- [pdf] [arXiv]
Enriching ImageNet With Human Similarity Judgments and Psychological Embeddings
Advances in supervised learning approaches to object recognition flourished in part because of the availability of high-quality datasets and associated benchmarks. However, these benchmarks---such as ILSVRC---are relatively task-specific, focusing predominately on predicting class labels. We introduce a publicly-available dataset that embodies the task-general capabilities of human perception and reasoning. The Human Similarity Judgments extension to ImageNet (ImageNet-HSJ) is composed of a large set of human similarity judgments that supplements the existing ILSVRC validation set. The new dataset supports a range of task and performance metrics, including evaluation of unsupervised algorithms. We demonstrate two methods of assessment: using the similarity judgments directly and using a psychological embedding trained on the similarity judgments. This embedding space contains an order of magnitude more points (i.e., images) than previous efforts based on human judgments. We were able to scale to the full 50,000 image ILSVRC validation set through a selective sampling process that used variational Bayesian inference and model ensembles to sample aspects of the embedding space that were most uncertain.
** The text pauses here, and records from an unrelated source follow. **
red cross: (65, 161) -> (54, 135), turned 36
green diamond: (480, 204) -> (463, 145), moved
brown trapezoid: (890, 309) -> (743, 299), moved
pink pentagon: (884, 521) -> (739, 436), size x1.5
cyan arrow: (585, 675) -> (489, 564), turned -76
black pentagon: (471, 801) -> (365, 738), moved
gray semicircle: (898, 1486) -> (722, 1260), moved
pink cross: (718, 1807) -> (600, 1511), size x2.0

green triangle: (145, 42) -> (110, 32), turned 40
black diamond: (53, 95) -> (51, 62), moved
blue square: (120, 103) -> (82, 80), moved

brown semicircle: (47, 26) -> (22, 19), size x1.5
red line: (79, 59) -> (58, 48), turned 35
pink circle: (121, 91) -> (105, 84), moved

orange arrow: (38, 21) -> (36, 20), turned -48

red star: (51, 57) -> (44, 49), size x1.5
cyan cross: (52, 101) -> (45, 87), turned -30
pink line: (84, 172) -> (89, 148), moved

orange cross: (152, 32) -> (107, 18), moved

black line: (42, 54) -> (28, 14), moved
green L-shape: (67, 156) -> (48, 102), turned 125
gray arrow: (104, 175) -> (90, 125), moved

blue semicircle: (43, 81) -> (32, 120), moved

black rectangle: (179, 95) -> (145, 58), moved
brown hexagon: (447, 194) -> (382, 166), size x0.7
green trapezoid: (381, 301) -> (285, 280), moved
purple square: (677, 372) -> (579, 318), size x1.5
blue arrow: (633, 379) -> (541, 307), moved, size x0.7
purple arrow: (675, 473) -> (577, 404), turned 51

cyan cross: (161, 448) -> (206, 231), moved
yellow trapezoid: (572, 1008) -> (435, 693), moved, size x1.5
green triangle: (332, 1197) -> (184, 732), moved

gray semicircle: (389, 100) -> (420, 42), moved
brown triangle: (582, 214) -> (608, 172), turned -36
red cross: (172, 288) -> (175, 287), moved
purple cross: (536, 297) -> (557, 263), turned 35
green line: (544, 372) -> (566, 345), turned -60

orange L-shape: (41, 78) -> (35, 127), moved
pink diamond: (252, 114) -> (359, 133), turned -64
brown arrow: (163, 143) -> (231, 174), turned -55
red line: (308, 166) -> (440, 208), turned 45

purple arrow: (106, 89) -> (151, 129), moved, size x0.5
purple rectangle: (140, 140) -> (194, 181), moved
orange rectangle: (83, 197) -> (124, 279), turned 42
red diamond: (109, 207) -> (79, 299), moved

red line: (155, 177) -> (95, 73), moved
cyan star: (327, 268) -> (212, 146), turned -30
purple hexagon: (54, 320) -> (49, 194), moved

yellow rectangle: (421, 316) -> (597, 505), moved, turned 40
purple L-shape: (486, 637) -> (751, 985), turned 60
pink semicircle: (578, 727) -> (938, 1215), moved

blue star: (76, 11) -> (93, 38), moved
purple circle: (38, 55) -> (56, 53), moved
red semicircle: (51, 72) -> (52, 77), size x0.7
To demonstrate the utility of ImageNet-HSJ, we used the similarity ratings and the embedding space to evaluate how well several popular models conform to human similarity judgments. One finding is that more complex models that perform better on task-specific benchmarks do not better conform to human semantic judgments. In addition to the human similarity judgments, pre-trained psychological embeddings and code for inferring variational embeddings are made publicly available. ImageNet-HSJ supports the appraisal of internal representations and the development of more human-like models.